## WHAT YOU NEED TO DO
Please reproduce exactly the line that contains "Given the image: Mask all" and every line after it through the end of the records below, adding nothing else.

## Stored data entries
———

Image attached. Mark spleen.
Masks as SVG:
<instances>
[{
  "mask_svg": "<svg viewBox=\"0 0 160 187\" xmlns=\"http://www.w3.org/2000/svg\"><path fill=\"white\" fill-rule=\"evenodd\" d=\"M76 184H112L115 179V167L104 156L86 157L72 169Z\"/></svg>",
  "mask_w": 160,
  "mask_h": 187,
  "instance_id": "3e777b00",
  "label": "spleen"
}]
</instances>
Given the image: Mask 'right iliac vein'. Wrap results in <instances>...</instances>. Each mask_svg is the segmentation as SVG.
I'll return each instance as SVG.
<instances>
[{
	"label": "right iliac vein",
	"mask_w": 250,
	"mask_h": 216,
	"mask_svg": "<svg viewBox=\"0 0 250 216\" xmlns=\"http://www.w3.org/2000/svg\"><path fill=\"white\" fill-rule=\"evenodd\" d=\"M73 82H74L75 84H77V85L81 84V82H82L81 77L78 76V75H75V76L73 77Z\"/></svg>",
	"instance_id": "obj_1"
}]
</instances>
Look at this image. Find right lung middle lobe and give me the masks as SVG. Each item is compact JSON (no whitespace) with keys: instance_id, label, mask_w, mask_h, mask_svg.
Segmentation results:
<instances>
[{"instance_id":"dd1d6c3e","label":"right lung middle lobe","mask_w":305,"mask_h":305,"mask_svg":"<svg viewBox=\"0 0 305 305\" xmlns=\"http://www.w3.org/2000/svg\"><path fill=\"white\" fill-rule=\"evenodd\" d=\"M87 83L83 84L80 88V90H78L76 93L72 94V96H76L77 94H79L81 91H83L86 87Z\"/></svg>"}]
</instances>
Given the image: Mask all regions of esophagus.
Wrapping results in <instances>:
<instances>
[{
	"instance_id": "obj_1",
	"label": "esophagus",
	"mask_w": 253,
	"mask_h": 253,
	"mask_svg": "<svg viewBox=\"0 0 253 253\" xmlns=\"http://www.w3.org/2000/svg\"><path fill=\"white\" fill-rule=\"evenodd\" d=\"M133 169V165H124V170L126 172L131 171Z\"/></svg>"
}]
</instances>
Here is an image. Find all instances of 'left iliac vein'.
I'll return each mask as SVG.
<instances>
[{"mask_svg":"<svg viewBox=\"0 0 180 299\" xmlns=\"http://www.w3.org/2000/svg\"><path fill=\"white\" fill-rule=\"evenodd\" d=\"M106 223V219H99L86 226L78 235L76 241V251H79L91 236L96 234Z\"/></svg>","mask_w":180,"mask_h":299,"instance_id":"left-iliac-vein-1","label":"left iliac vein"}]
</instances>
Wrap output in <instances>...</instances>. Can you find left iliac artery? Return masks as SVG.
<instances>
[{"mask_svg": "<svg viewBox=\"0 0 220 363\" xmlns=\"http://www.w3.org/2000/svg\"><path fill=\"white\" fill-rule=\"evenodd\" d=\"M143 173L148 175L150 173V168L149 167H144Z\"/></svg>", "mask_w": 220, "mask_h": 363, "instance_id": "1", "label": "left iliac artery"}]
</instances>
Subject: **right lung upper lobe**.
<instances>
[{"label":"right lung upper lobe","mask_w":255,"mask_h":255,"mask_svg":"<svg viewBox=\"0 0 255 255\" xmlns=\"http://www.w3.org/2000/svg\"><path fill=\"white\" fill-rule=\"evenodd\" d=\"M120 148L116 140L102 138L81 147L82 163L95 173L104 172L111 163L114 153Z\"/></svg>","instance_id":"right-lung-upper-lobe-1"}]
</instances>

———

## WRITTEN RESPONSE
Given the image: Mask all regions of esophagus.
Wrapping results in <instances>:
<instances>
[{
	"instance_id": "obj_1",
	"label": "esophagus",
	"mask_w": 253,
	"mask_h": 253,
	"mask_svg": "<svg viewBox=\"0 0 253 253\" xmlns=\"http://www.w3.org/2000/svg\"><path fill=\"white\" fill-rule=\"evenodd\" d=\"M133 169V165H124V170L126 172L131 171Z\"/></svg>"
}]
</instances>
Here is an image. Find all instances of 'left iliac vein'.
I'll return each mask as SVG.
<instances>
[{"mask_svg":"<svg viewBox=\"0 0 180 299\" xmlns=\"http://www.w3.org/2000/svg\"><path fill=\"white\" fill-rule=\"evenodd\" d=\"M106 223V219H99L86 226L78 235L76 241V251H79L91 236L96 234Z\"/></svg>","mask_w":180,"mask_h":299,"instance_id":"left-iliac-vein-1","label":"left iliac vein"}]
</instances>
Wrap output in <instances>...</instances>. Can you find left iliac artery? Return masks as SVG.
<instances>
[{"mask_svg": "<svg viewBox=\"0 0 220 363\" xmlns=\"http://www.w3.org/2000/svg\"><path fill=\"white\" fill-rule=\"evenodd\" d=\"M143 173L148 175L150 173V168L149 167H144Z\"/></svg>", "mask_w": 220, "mask_h": 363, "instance_id": "1", "label": "left iliac artery"}]
</instances>
Subject: **right lung upper lobe**.
<instances>
[{"label":"right lung upper lobe","mask_w":255,"mask_h":255,"mask_svg":"<svg viewBox=\"0 0 255 255\" xmlns=\"http://www.w3.org/2000/svg\"><path fill=\"white\" fill-rule=\"evenodd\" d=\"M120 148L116 140L102 138L81 147L82 163L95 173L104 172L111 163L114 153Z\"/></svg>","instance_id":"right-lung-upper-lobe-1"}]
</instances>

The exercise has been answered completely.